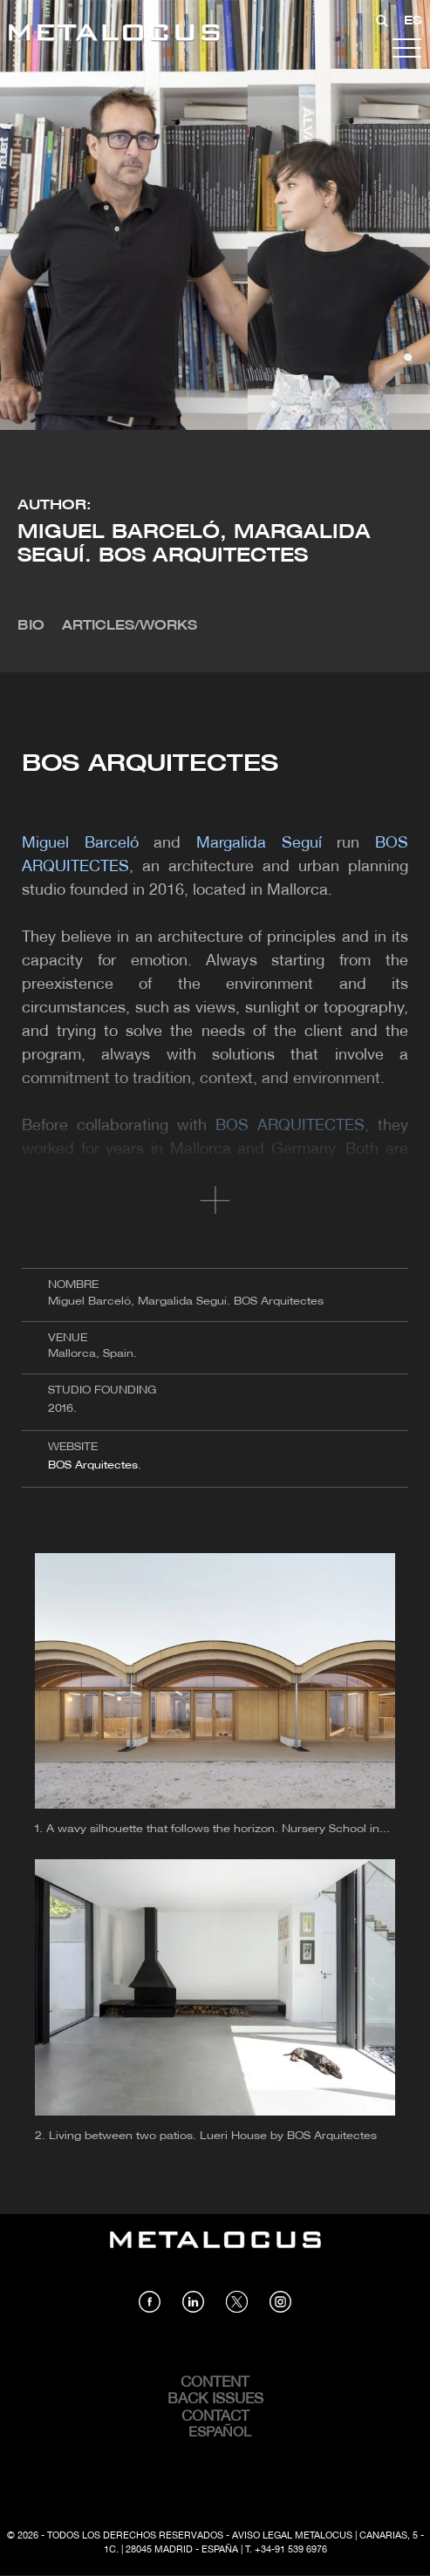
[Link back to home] (114, 35)
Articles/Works (129, 626)
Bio (30, 626)
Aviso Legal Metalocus (292, 2536)
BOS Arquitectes (93, 1465)
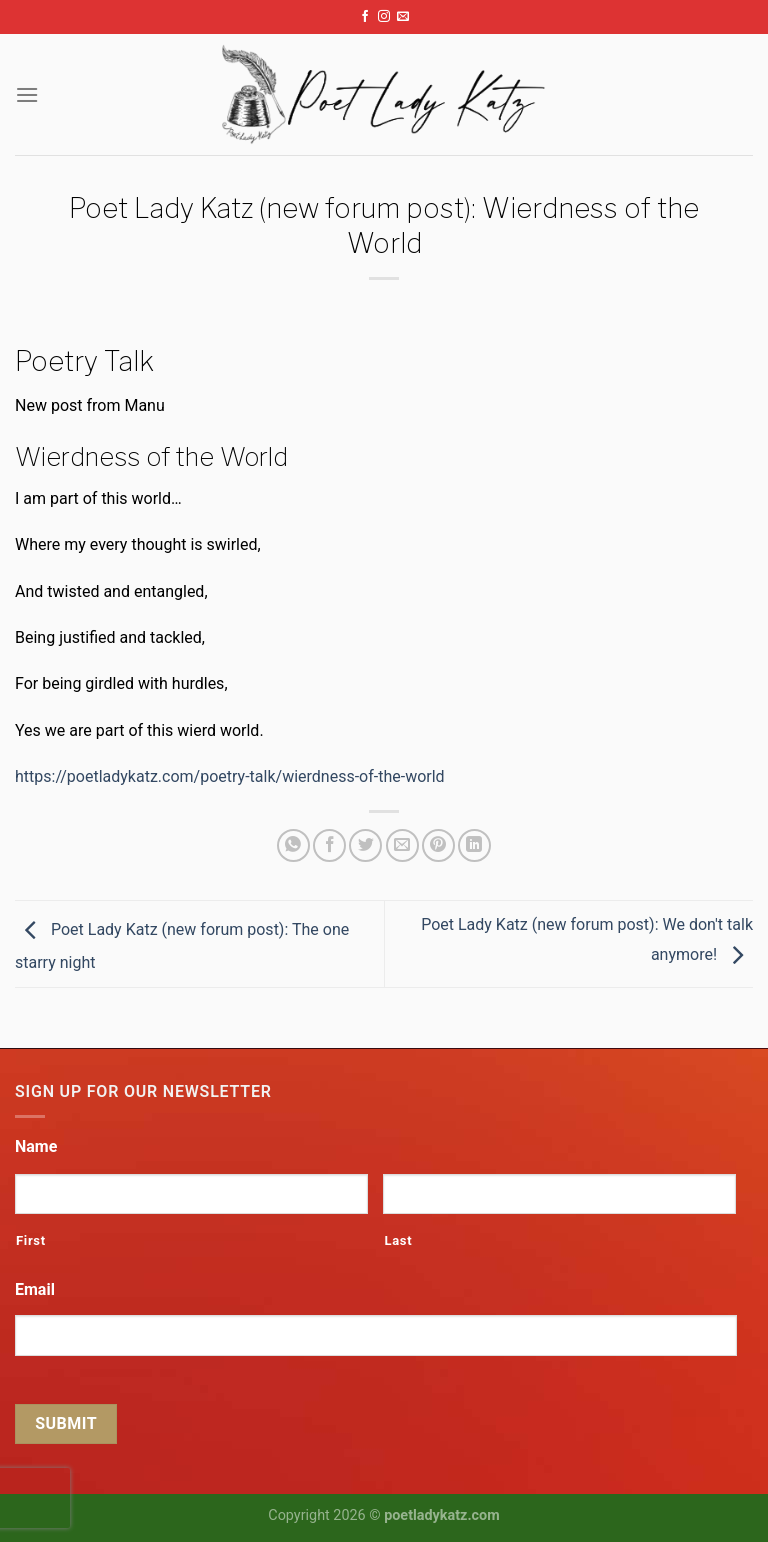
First (31, 1240)
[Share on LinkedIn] (474, 845)
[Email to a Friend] (402, 845)
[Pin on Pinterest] (438, 845)
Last (398, 1240)
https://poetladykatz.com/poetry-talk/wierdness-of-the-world (230, 776)
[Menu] (27, 94)
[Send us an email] (403, 17)
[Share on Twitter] (365, 845)
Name (36, 1146)
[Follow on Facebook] (365, 17)
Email (35, 1289)
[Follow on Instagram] (384, 17)
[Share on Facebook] (329, 845)
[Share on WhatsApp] (293, 845)
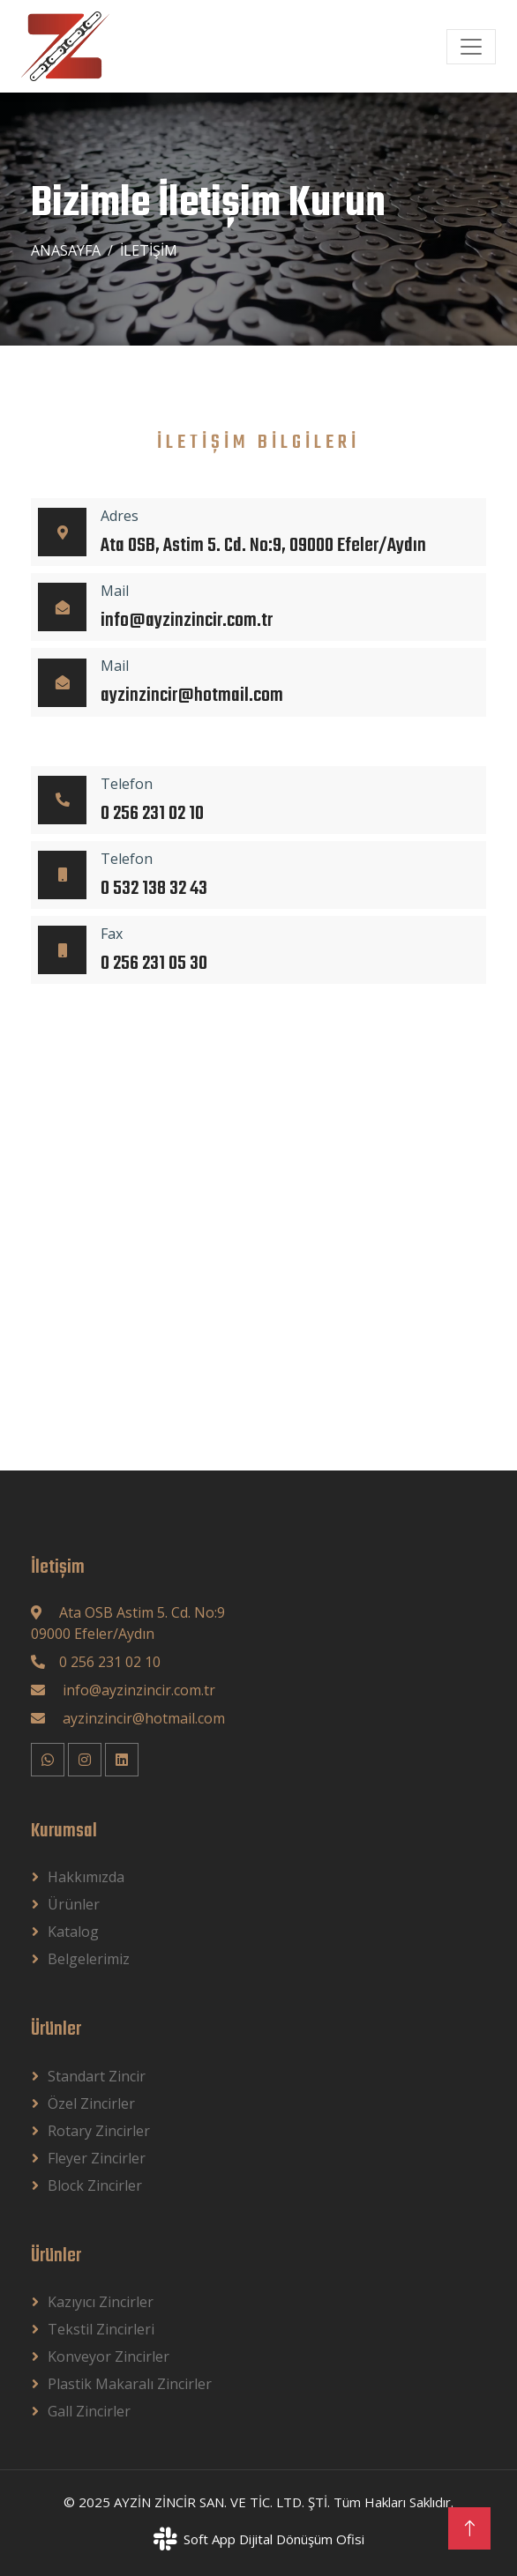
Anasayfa (66, 250)
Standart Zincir (97, 2076)
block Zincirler (95, 2185)
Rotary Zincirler (99, 2130)
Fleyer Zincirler (97, 2158)
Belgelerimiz (89, 1959)
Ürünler (74, 1904)
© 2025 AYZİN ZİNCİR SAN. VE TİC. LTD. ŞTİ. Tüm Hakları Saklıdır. (258, 2502)
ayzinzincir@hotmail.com (142, 1718)
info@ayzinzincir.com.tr (137, 1690)
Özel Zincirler (91, 2103)
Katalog (73, 1931)
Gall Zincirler (89, 2411)
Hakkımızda (86, 1877)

▶ Work task: Please repeat the entries above exactly, leaving out any pictures.

▶ Output below:
[Link back to home] (114, 35)
Articles/Works (129, 626)
Bio (30, 626)
Aviso Legal Metalocus (292, 2536)
BOS Arquitectes (93, 1465)
First (31, 1240)
[Share on LinkedIn] (474, 845)
[Email to a Friend] (402, 845)
[Pin on Pinterest] (438, 845)
Last (398, 1240)
https://poetladykatz.com/poetry-talk/wierdness-of-the-world (230, 776)
[Menu] (27, 94)
[Send us an email] (403, 17)
[Share on Twitter] (365, 845)
Name (36, 1146)
[Follow on Facebook] (365, 17)
Email (35, 1289)
[Follow on Instagram] (384, 17)
[Share on Facebook] (329, 845)
[Share on WhatsApp] (293, 845)
Anasayfa (66, 250)
Standart Zincir (97, 2076)
block Zincirler (95, 2185)
Rotary Zincirler (99, 2130)
Fleyer Zincirler (97, 2158)
Belgelerimiz (89, 1959)
Ürünler (74, 1904)
© 2025 AYZİN ZİNCİR SAN. VE TİC. LTD. ŞTİ. Tüm Hakları Saklıdır. (258, 2502)
ayzinzincir@hotmail.com (142, 1718)
info@ayzinzincir.com.tr (137, 1690)
Özel Zincirler (91, 2103)
Katalog (73, 1931)
Gall Zincirler (89, 2411)
Hakkımızda (86, 1877)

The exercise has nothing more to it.